Джембаз и Джон переглянулись и засмеялись.

— Э нет! Так дело не пойдет. — заявил Джон. — Мы не террористы, не бомбисты, не анархисты.

А Джембаз счел своим долгом разъяснить:

— Главное для нас — агитация. Нужно чтобы люди узнали правду. Как сказал один из наших вождей: «Учение лишь тогда становится материальной силой, когда оно овладевает массами»[7]. Поэтому мы ездим по стране, встречаемся с членами местных ячеек, передаем партийную литературу и листовки, восстанавливаем партийные связи.

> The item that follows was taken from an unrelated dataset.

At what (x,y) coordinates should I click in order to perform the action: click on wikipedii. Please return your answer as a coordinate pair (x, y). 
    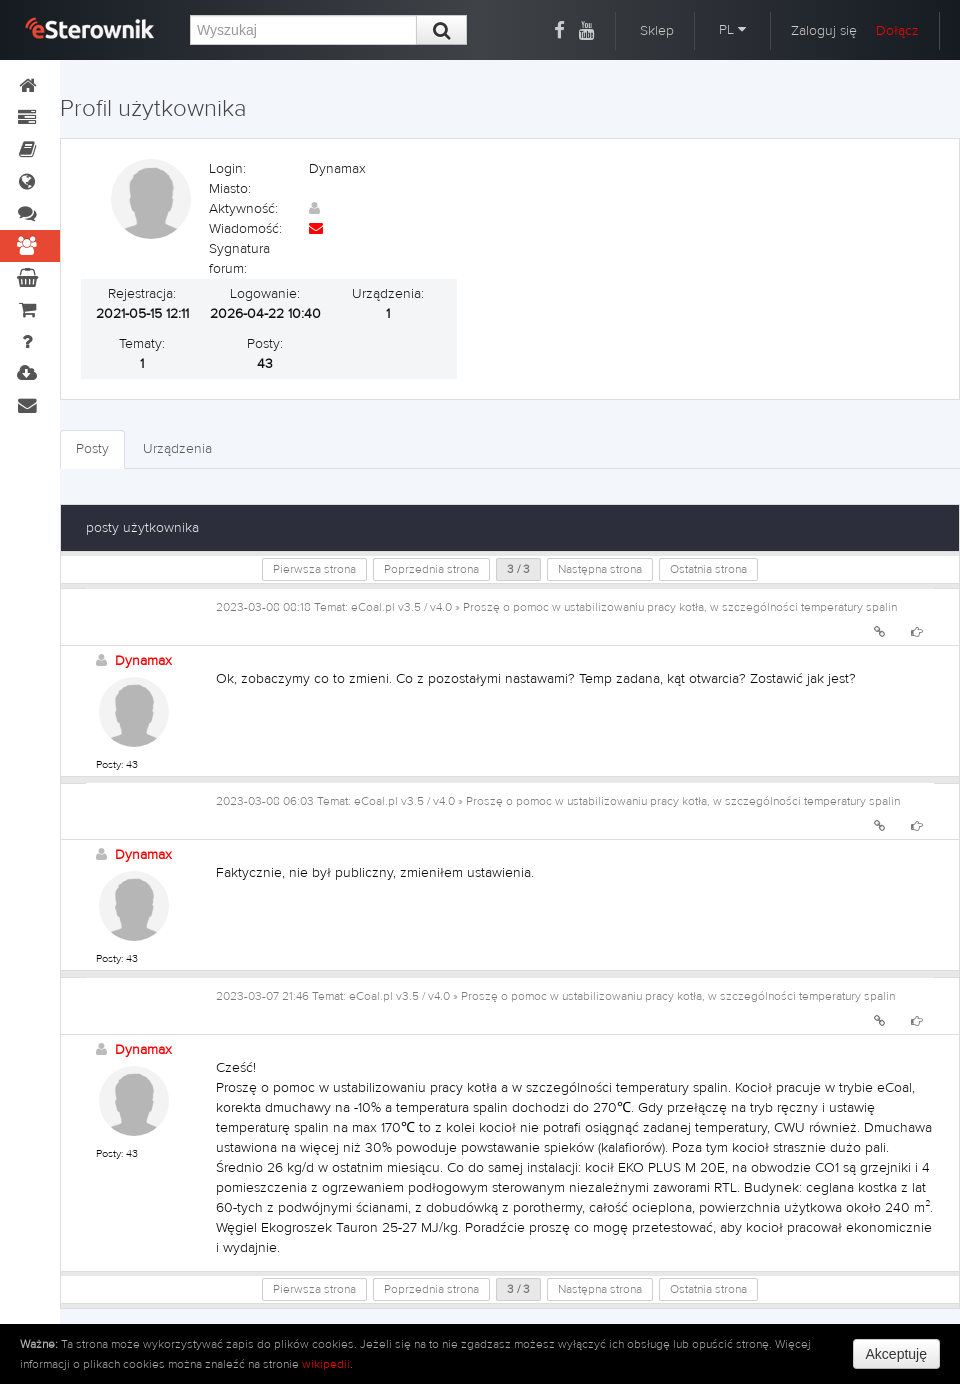     Looking at the image, I should click on (326, 1364).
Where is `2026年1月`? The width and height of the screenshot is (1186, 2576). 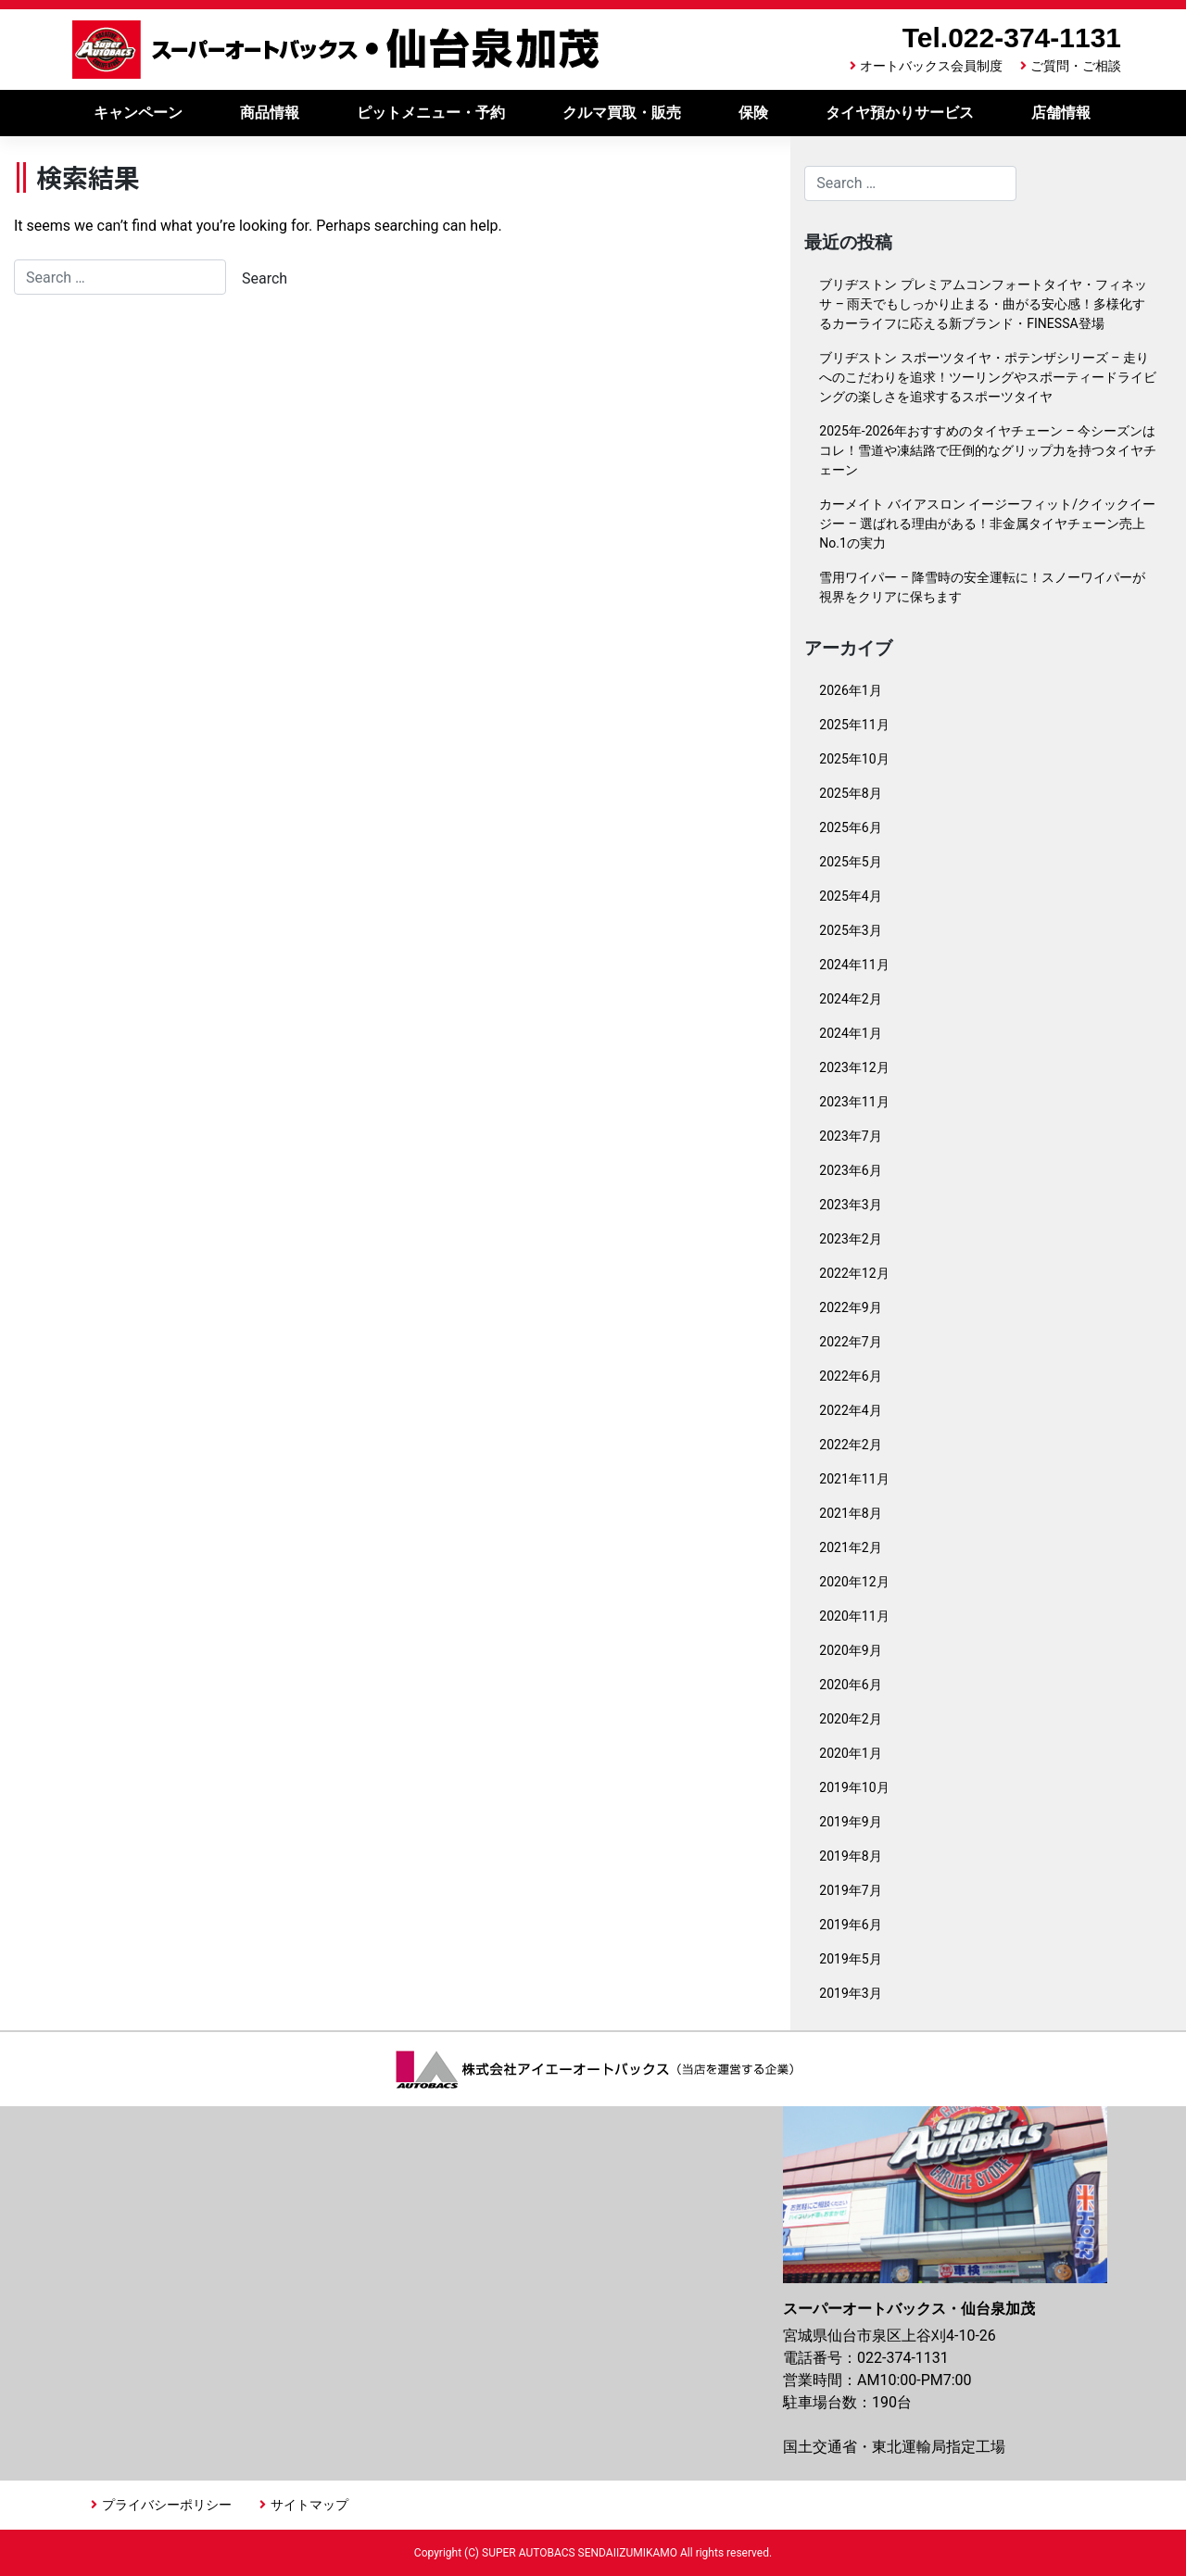 2026年1月 is located at coordinates (850, 690).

— Все? — упавшим голосом сказал Николай.

— Пойми, что выступить сейчас, когда самодержавие сильно, а массы оболванены шовинистической пропагандой — это обречь революцию на поражение. Мы — большевики, считаем, что нужно разоблачать грабительский характер войны. Когда трудящиеся всех стран убивают друг друга ради интересов буржуазии и помещиков. А револьверный треск и разрывы бомб сейчас только помешают, дело и до них дойдёт, но позже.

— Так ты готов вступить в борьбу за Интернационал трудящихся всех стран против власти помещиков и буржуазии.

Николай кивнул. Так он примкнул к большевикам.

Загрузка...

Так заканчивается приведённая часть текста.